Single by Carmen Consoli

from the album Stato di necessità
- Released: 2000
- Genre: Ballad
- Length: 3:24
- Label: Polydor
- Songwriter: Carmen Consoli

Carmen Consoli singles chronology
| "Orfeo" (2000) | "L'ultimo bacio" (2000) | "L'eccezione" (2002) |

Audio
- "L'ultimo bacio" on YouTube

= L'ultimo bacio (song) =

"L'ultimo bacio" (/it/; ) is a 2000 song composed and performed by Carmen Consoli.

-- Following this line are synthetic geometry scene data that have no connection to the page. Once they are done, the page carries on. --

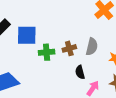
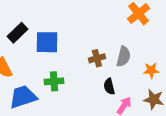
green cross: (47, 52) -> (54, 81), moved

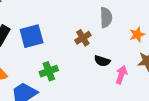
gray semicircle: (123, 57) -> (106, 17), moved
black semicircle: (109, 86) -> (102, 61), turned -42

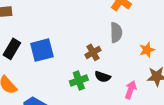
black semicircle: (102, 61) -> (103, 77), moved
green cross: (49, 71) -> (79, 81), moved

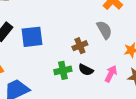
gray semicircle: (116, 33) -> (104, 30), turned -36
pink arrow: (131, 90) -> (111, 74), moved

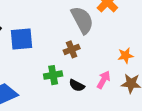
gray semicircle: (104, 30) -> (82, 20), moved, size x1.4
black semicircle: (86, 70) -> (77, 85), moved

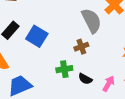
blue square: (21, 39) -> (37, 36), turned 35
pink arrow: (104, 80) -> (109, 84), moved

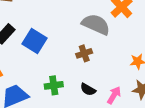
gray semicircle: (91, 21) -> (96, 24), turned -40
green cross: (64, 69) -> (54, 85), moved

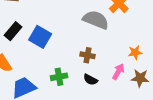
brown cross: (84, 53) -> (88, 55), moved, turned 32
pink arrow: (114, 95) -> (118, 72), moved

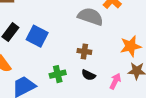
orange star: (135, 52) -> (131, 46), size x1.5
pink arrow: (118, 72) -> (115, 81), moved

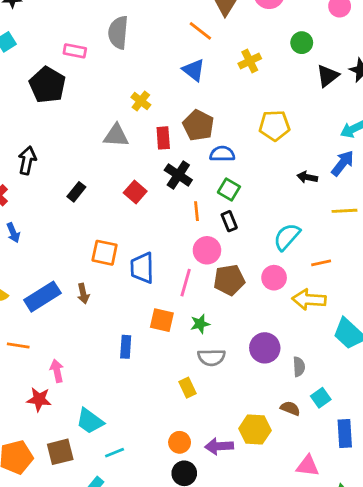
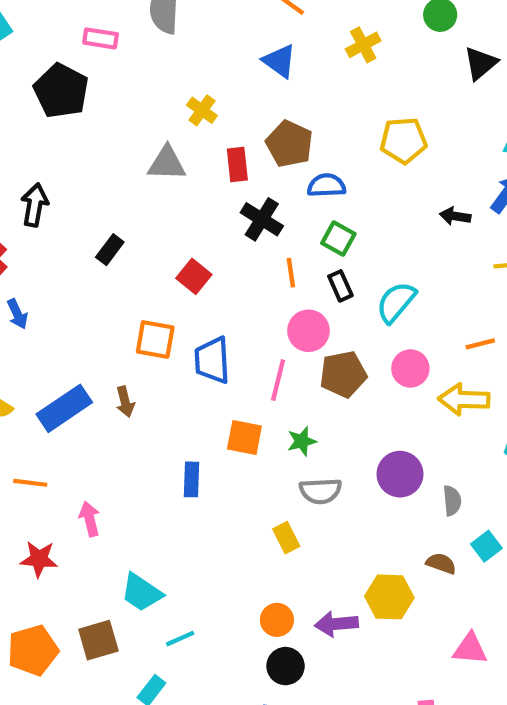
red square: (135, 192) -> (194, 276), moved
cyan semicircle: (287, 237) -> (396, 302), moved
red star: (39, 399) -> (39, 559), moved

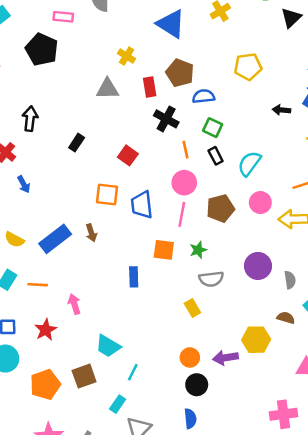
blue triangle: (279, 61) -> (171, 24), size x1.4
pink circle: (308, 331) -> (184, 183), moved
red star: (39, 559) -> (46, 330), turned -30
cyan line: (180, 639) -> (133, 372), turned -36

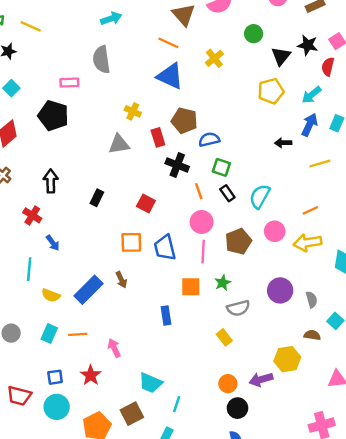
yellow pentagon: (248, 67) -> (271, 91), moved

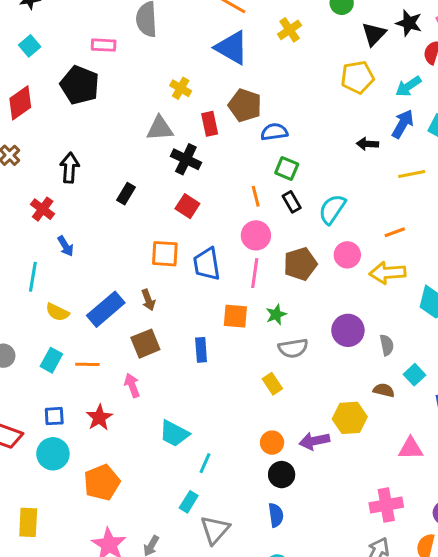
black cross: (177, 165) -> (186, 159), moved
brown square: (132, 414) -> (145, 344), moved

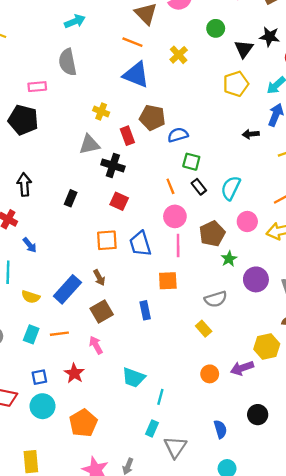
green star: (276, 314) -> (229, 259), moved
black circle: (282, 475) -> (258, 415), moved

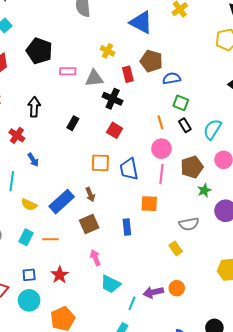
pink rectangle: (37, 87) -> (68, 71), moved
pink arrow: (96, 345) -> (95, 258), moved
purple arrow: (242, 368) -> (153, 292), moved

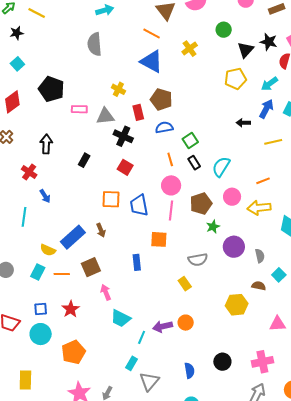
blue semicircle: (172, 78) -> (164, 127), moved
green square: (181, 103) -> (190, 141), turned 35
yellow semicircle: (29, 205) -> (48, 250), moved
brown square: (89, 224) -> (91, 267), moved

One of Consoli's better known songs, its lyrics inspired the Gabriele Muccino's film with the same title (internationally known as The Last Kiss). The song was eventually included in the film's soundtrack, and Consoli made a brief cameo in the final scene of the film. Muccino also directed the music video of the song.

== Reception ==
The song, which includes several explicit as well as hidden references to Domenico Modugno's "Piove", has been described as "vibrant, heartbreaking, sophisticated" and as a song which made "even the most sceptical ones [...] capitulate, having to admit that [Consoli's] peculiar way of using erudite expressions, seeking difficulty instead of linearity, rippling the surface of the verses to chase an alliteration or an assonance at all costs could, under balanced conditions, become a kind of poetry that is unique on the Italian scene". It won the Nastro d'Argento for best original song.

==Track listing==

| No. | Title | Length |
|---|---|---|
| 1. | "L'ultimo bacio" | 3:24 |

==Certifications==

| Region | Certification | Certified units/sales |
| Italy (FIMI) certification for digital sales and streaming since January 2009 | Gold | 25,000^{‡} |
^{‡} Sales+streaming figures based on certification alone.